What to produce:
The response must contain each line of the material that holds "regalo".

Dataset records:

——————

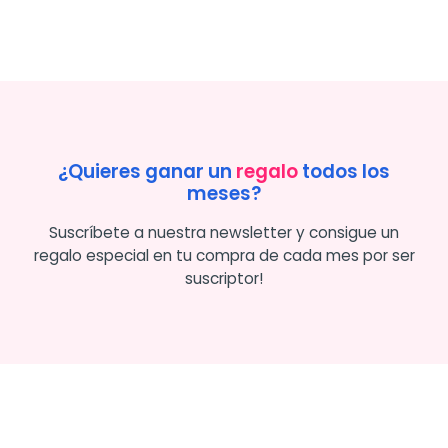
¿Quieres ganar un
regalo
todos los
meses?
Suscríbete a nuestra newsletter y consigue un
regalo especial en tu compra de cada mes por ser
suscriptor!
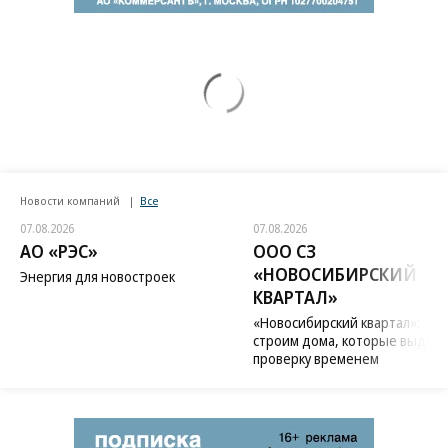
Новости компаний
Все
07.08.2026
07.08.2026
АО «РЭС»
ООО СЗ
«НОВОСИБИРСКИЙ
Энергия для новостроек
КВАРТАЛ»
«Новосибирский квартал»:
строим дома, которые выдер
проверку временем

——————

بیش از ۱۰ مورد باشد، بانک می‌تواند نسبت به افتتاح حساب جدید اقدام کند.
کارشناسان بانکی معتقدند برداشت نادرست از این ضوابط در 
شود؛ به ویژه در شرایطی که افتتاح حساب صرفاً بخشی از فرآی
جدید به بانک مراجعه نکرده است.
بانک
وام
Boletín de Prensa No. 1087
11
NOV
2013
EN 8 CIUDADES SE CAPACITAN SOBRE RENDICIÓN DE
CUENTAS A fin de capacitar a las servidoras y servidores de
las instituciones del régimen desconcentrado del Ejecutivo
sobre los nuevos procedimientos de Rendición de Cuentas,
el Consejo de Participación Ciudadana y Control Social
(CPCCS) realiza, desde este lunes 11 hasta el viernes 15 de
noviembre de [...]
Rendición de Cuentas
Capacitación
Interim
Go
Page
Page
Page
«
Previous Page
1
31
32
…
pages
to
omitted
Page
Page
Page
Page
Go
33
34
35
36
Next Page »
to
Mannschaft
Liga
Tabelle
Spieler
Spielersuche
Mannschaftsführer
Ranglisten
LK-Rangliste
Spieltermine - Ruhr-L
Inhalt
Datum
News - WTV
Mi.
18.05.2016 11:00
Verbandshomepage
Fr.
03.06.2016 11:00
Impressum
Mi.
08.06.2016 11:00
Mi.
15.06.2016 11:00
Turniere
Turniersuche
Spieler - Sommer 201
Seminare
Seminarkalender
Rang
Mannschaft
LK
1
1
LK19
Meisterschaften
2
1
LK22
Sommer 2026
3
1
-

——————

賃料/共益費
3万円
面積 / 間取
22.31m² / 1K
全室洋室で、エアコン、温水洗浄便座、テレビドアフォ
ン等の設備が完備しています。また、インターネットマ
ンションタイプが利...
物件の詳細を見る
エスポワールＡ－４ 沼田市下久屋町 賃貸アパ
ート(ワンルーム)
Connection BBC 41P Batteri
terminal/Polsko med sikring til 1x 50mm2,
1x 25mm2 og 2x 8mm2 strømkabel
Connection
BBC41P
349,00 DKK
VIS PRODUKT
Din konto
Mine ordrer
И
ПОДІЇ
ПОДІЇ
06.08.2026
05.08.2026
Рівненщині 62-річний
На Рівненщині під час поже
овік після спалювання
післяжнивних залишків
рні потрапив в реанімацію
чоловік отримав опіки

——————

Exercise solution:
regalo
regalo especial en tu compra de cada mes por ser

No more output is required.